### Task item:
Everything in the records below except the pictures must be written out exactly.

### The input:
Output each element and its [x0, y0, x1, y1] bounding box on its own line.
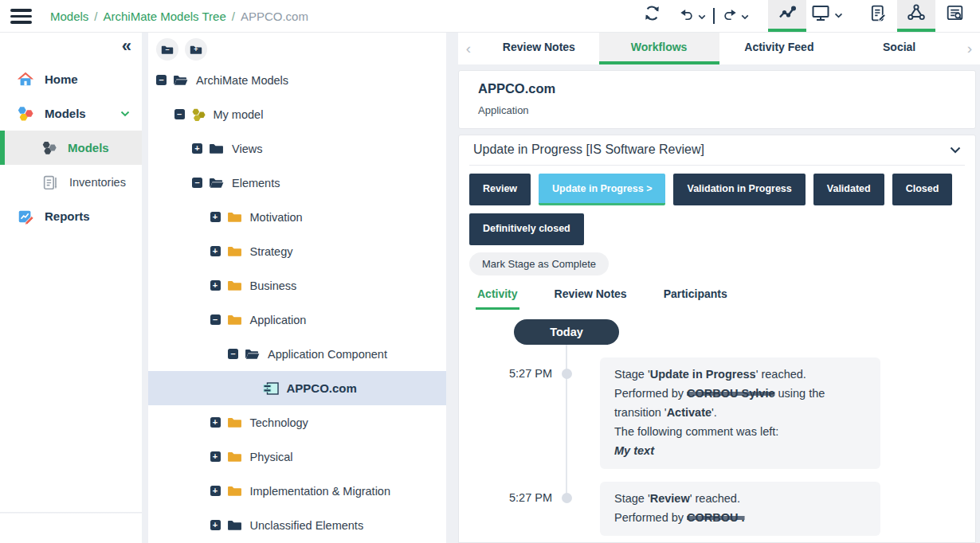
chevron-down-icon[interactable] — [120, 111, 130, 117]
collapse-all-folders-button[interactable]: – — [156, 38, 178, 61]
tree-node[interactable]: +Views — [148, 131, 446, 166]
timeline-entry: 5:27 PMStage 'Review' reached.Performed … — [469, 482, 965, 536]
redo-icon[interactable] — [722, 6, 738, 25]
tree-node[interactable]: +Motivation — [148, 200, 446, 234]
entry-timestamp: 5:27 PM — [469, 357, 552, 469]
stage-button[interactable]: Review — [469, 174, 531, 205]
tree-expander-plus[interactable]: + — [210, 212, 221, 222]
hamburger-menu-icon[interactable] — [10, 9, 32, 24]
tree-expander-minus[interactable]: – — [192, 178, 202, 188]
tree-expander-minus[interactable]: – — [228, 349, 238, 359]
breadcrumb-separator: / — [94, 10, 97, 23]
model-hexagons-icon — [191, 107, 206, 122]
tree-node[interactable]: –ArchiMate Models — [148, 63, 446, 97]
tree-node[interactable]: –Elements — [148, 166, 446, 200]
chevron-down-icon[interactable] — [698, 9, 706, 23]
chevron-down-icon — [834, 7, 843, 21]
subtab-review-notes[interactable]: Review Notes — [553, 283, 629, 310]
workflow-subtabs: ActivityReview NotesParticipants — [469, 283, 965, 310]
breadcrumb-separator: / — [232, 10, 235, 23]
breadcrumb-item[interactable]: ArchiMate Models Tree — [104, 10, 226, 23]
undo-icon[interactable] — [679, 6, 695, 25]
subtab-participants[interactable]: Participants — [662, 283, 729, 310]
tree-node-label: Elements — [232, 177, 280, 189]
sidebar-item-home[interactable]: Home — [0, 62, 142, 96]
tree-node[interactable]: +Unclassified Elements — [148, 508, 446, 542]
tab-activity-feed[interactable]: Activity Feed — [719, 33, 840, 64]
tree-node-label: Business — [250, 279, 297, 292]
workflow-header[interactable]: Update in Progress [IS Software Review] — [469, 135, 965, 166]
sidebar-item-models[interactable]: Models — [0, 131, 142, 165]
tree-expander-plus[interactable]: + — [210, 246, 221, 256]
workflow-stages: ReviewUpdate in Progress >Validation in … — [469, 174, 965, 245]
tabs-scroll-left-icon[interactable]: ‹ — [458, 33, 479, 64]
activity-timeline: Today 5:27 PMStage 'Update in Progress' … — [469, 319, 965, 543]
inventories-icon — [41, 174, 59, 191]
sidebar-item-label: Models — [45, 107, 86, 120]
entry-timestamp: 5:27 PM — [469, 482, 552, 536]
chevron-down-icon[interactable] — [741, 9, 749, 23]
tree-expander-plus[interactable]: + — [210, 417, 221, 428]
mark-stage-complete-button[interactable]: Mark Stage as Complete — [469, 252, 609, 275]
tree-node[interactable]: +Physical — [148, 439, 446, 474]
stage-button[interactable]: Update in Progress > — [539, 174, 665, 205]
tree-expander-plus[interactable]: + — [210, 280, 221, 291]
sidebar-item-label: Models — [68, 141, 109, 154]
model-tree: –ArchiMate Models–My model+Views–Element… — [148, 63, 446, 542]
monitor-icon — [811, 3, 830, 25]
entry-message-line: transition 'Activate'. — [614, 403, 866, 422]
tree-node-label: APPCO.com — [287, 381, 357, 395]
tree-node[interactable]: +Business — [148, 268, 446, 303]
tree-node[interactable]: +Strategy — [148, 234, 446, 268]
tree-node[interactable]: –Application Component — [148, 337, 446, 371]
undo-redo-divider — [713, 8, 715, 24]
tree-expander-plus[interactable]: + — [210, 520, 221, 530]
document-edit-icon — [869, 4, 888, 25]
tree-expander-minus[interactable]: – — [174, 109, 185, 119]
monitor-button[interactable] — [806, 0, 848, 32]
document-edit-button[interactable] — [859, 0, 897, 32]
stage-button[interactable]: Definitively closed — [469, 213, 584, 245]
list-search-button[interactable] — [935, 0, 974, 32]
stage-button[interactable]: Validated — [813, 174, 884, 205]
graph-nodes-button[interactable] — [768, 0, 806, 32]
entry-message-line: Stage 'Review' reached. — [614, 489, 866, 508]
element-type: Application — [478, 104, 956, 116]
tab-review-notes[interactable]: Review Notes — [479, 33, 599, 64]
folder-open-navy-icon — [173, 74, 188, 86]
tree-node[interactable]: APPCO.com — [148, 371, 446, 405]
timeline-entry: 5:27 PMStage 'Update in Progress' reache… — [469, 357, 965, 469]
tabs-scroll-right-icon[interactable]: › — [959, 33, 980, 64]
sidebar-divider — [0, 512, 142, 514]
refresh-button[interactable] — [633, 0, 671, 32]
folder-closed-gold-icon — [227, 416, 242, 428]
tree-expander-minus[interactable]: – — [156, 75, 167, 85]
stage-button[interactable]: Closed — [892, 174, 953, 205]
sidebar-collapse-icon[interactable]: « — [122, 37, 131, 55]
tree-node[interactable]: –Application — [148, 303, 446, 337]
share-network-button[interactable] — [897, 0, 935, 32]
tab-workflows[interactable]: Workflows — [599, 33, 719, 64]
subtab-activity[interactable]: Activity — [476, 283, 519, 310]
tree-node[interactable]: +Implementation & Migration — [148, 474, 446, 508]
tree-node-label: ArchiMate Models — [196, 74, 288, 87]
tab-social[interactable]: Social — [839, 33, 959, 64]
folder-open-navy-icon — [209, 177, 224, 189]
share-network-icon — [907, 3, 926, 25]
sidebar-item-models[interactable]: Models — [0, 96, 142, 131]
entry-message-line: Stage 'Update in Progress' reached. — [614, 365, 866, 384]
workflow-panel: ‹Review NotesWorkflowsActivity FeedSocia… — [458, 33, 980, 543]
sidebar-item-reports[interactable]: Reports — [0, 199, 142, 233]
tree-expander-plus[interactable]: + — [192, 143, 202, 154]
entry-message-line: The following comment was left: — [614, 422, 866, 441]
expand-all-folders-button[interactable]: + — [185, 38, 207, 61]
application-component-icon — [263, 382, 279, 395]
breadcrumb-item[interactable]: Models — [50, 10, 88, 23]
tree-expander-plus[interactable]: + — [210, 451, 221, 462]
sidebar-item-inventories[interactable]: Inventories — [0, 165, 142, 199]
stage-button[interactable]: Validation in Progress — [673, 174, 805, 205]
tree-expander-minus[interactable]: – — [210, 314, 221, 325]
tree-expander-plus[interactable]: + — [210, 486, 221, 496]
tree-node[interactable]: +Technology — [148, 405, 446, 439]
tree-node[interactable]: –My model — [148, 97, 446, 131]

### Response for this exercise:
Output each element and its [x0, y0, x1, y1] bounding box on its own line.
chevron-down-icon[interactable] — [120, 111, 130, 117]
collapse-all-folders-button[interactable]: – — [156, 38, 178, 61]
tree-node[interactable]: +Views — [148, 131, 446, 166]
timeline-entry: 5:27 PMStage 'Review' reached.Performed … — [469, 482, 965, 536]
redo-icon[interactable] — [722, 6, 738, 25]
tree-node[interactable]: +Motivation — [148, 200, 446, 234]
entry-timestamp: 5:27 PM — [469, 357, 552, 469]
stage-button[interactable]: Review — [469, 174, 531, 205]
tree-expander-plus[interactable]: + — [210, 212, 221, 222]
hamburger-menu-icon[interactable] — [10, 9, 32, 24]
tree-expander-minus[interactable]: – — [192, 178, 202, 188]
tree-expander-minus[interactable]: – — [228, 349, 238, 359]
breadcrumb-separator: / — [94, 10, 97, 23]
model-hexagons-icon — [191, 107, 206, 122]
tree-node[interactable]: –ArchiMate Models — [148, 63, 446, 97]
tree-node[interactable]: –Elements — [148, 166, 446, 200]
chevron-down-icon[interactable] — [698, 9, 706, 23]
chevron-down-icon — [834, 7, 843, 21]
subtab-review-notes[interactable]: Review Notes — [553, 283, 629, 310]
workflow-subtabs: ActivityReview NotesParticipants — [469, 283, 965, 310]
breadcrumb-separator: / — [232, 10, 235, 23]
breadcrumb-item[interactable]: ArchiMate Models Tree — [104, 10, 226, 23]
undo-icon[interactable] — [679, 6, 695, 25]
subtab-participants[interactable]: Participants — [662, 283, 729, 310]
tree-node-label: Elements — [232, 177, 280, 189]
sidebar-item-home[interactable]: Home — [0, 62, 142, 96]
tree-node[interactable]: +Unclassified Elements — [148, 508, 446, 542]
tab-activity-feed[interactable]: Activity Feed — [719, 33, 840, 64]
tree-node-label: Business — [250, 279, 297, 292]
workflow-header[interactable]: Update in Progress [IS Software Review] — [469, 135, 965, 166]
sidebar-item-models[interactable]: Models — [0, 131, 142, 165]
tree-expander-plus[interactable]: + — [210, 246, 221, 256]
workflow-stages: ReviewUpdate in Progress >Validation in … — [469, 174, 965, 245]
tabs-scroll-left-icon[interactable]: ‹ — [458, 33, 479, 64]
activity-timeline: Today 5:27 PMStage 'Update in Progress' … — [469, 319, 965, 543]
inventories-icon — [41, 174, 59, 191]
sidebar-item-label: Models — [45, 107, 86, 120]
entry-timestamp: 5:27 PM — [469, 482, 552, 536]
chevron-down-icon[interactable] — [741, 9, 749, 23]
tree-expander-plus[interactable]: + — [210, 417, 221, 428]
mark-stage-complete-button[interactable]: Mark Stage as Complete — [469, 252, 609, 275]
tree-node[interactable]: +Physical — [148, 439, 446, 474]
stage-button[interactable]: Update in Progress > — [539, 174, 665, 205]
tree-expander-plus[interactable]: + — [210, 280, 221, 291]
sidebar-item-label: Models — [68, 141, 109, 154]
model-tree: –ArchiMate Models–My model+Views–Element… — [148, 63, 446, 542]
monitor-icon — [811, 3, 830, 25]
entry-message-line: transition 'Activate'. — [614, 403, 866, 422]
tree-node-label: APPCO.com — [287, 381, 357, 395]
tree-node[interactable]: +Business — [148, 268, 446, 303]
tree-node[interactable]: +Strategy — [148, 234, 446, 268]
tree-node[interactable]: –Application Component — [148, 337, 446, 371]
undo-redo-divider — [713, 8, 715, 24]
tree-expander-plus[interactable]: + — [210, 520, 221, 530]
document-edit-icon — [869, 4, 888, 25]
tree-expander-minus[interactable]: – — [174, 109, 185, 119]
monitor-button[interactable] — [806, 0, 848, 32]
document-edit-button[interactable] — [859, 0, 897, 32]
stage-button[interactable]: Definitively closed — [469, 213, 584, 245]
list-search-button[interactable] — [935, 0, 974, 32]
stage-button[interactable]: Validated — [813, 174, 884, 205]
graph-nodes-button[interactable] — [768, 0, 806, 32]
entry-message-line: Stage 'Review' reached. — [614, 489, 866, 508]
element-type: Application — [478, 104, 956, 116]
tab-review-notes[interactable]: Review Notes — [479, 33, 599, 64]
folder-open-navy-icon — [173, 74, 188, 86]
tree-node[interactable]: APPCO.com — [148, 371, 446, 405]
timeline-entry: 5:27 PMStage 'Update in Progress' reache… — [469, 357, 965, 469]
tabs-scroll-right-icon[interactable]: › — [959, 33, 980, 64]
sidebar-divider — [0, 512, 142, 514]
refresh-button[interactable] — [633, 0, 671, 32]
folder-closed-gold-icon — [227, 416, 242, 428]
tree-expander-minus[interactable]: – — [156, 75, 167, 85]
stage-button[interactable]: Closed — [892, 174, 953, 205]
sidebar-collapse-icon[interactable]: « — [122, 37, 131, 55]
tree-node[interactable]: –Application — [148, 303, 446, 337]
share-network-button[interactable] — [897, 0, 935, 32]
tab-workflows[interactable]: Workflows — [599, 33, 719, 64]
subtab-activity[interactable]: Activity — [476, 283, 519, 310]
tree-node[interactable]: +Implementation & Migration — [148, 474, 446, 508]
tree-node-label: ArchiMate Models — [196, 74, 288, 87]
tab-social[interactable]: Social — [839, 33, 959, 64]
folder-open-navy-icon — [209, 177, 224, 189]
share-network-icon — [907, 3, 926, 25]
sidebar-item-models[interactable]: Models — [0, 96, 142, 131]
entry-message-line: Stage 'Update in Progress' reached. — [614, 365, 866, 384]
workflow-panel: ‹Review NotesWorkflowsActivity FeedSocia… — [458, 33, 980, 543]
sidebar-item-reports[interactable]: Reports — [0, 199, 142, 233]
tree-expander-plus[interactable]: + — [192, 143, 202, 154]
entry-message-line: The following comment was left: — [614, 422, 866, 441]
expand-all-folders-button[interactable]: + — [185, 38, 207, 61]
application-component-icon — [263, 382, 279, 395]
breadcrumb-item[interactable]: Models — [50, 10, 88, 23]
tree-expander-plus[interactable]: + — [210, 451, 221, 462]
sidebar-item-inventories[interactable]: Inventories — [0, 165, 142, 199]
stage-button[interactable]: Validation in Progress — [673, 174, 805, 205]
tree-expander-minus[interactable]: – — [210, 314, 221, 325]
tree-expander-plus[interactable]: + — [210, 486, 221, 496]
tree-node[interactable]: +Technology — [148, 405, 446, 439]
tree-node[interactable]: –My model — [148, 97, 446, 131]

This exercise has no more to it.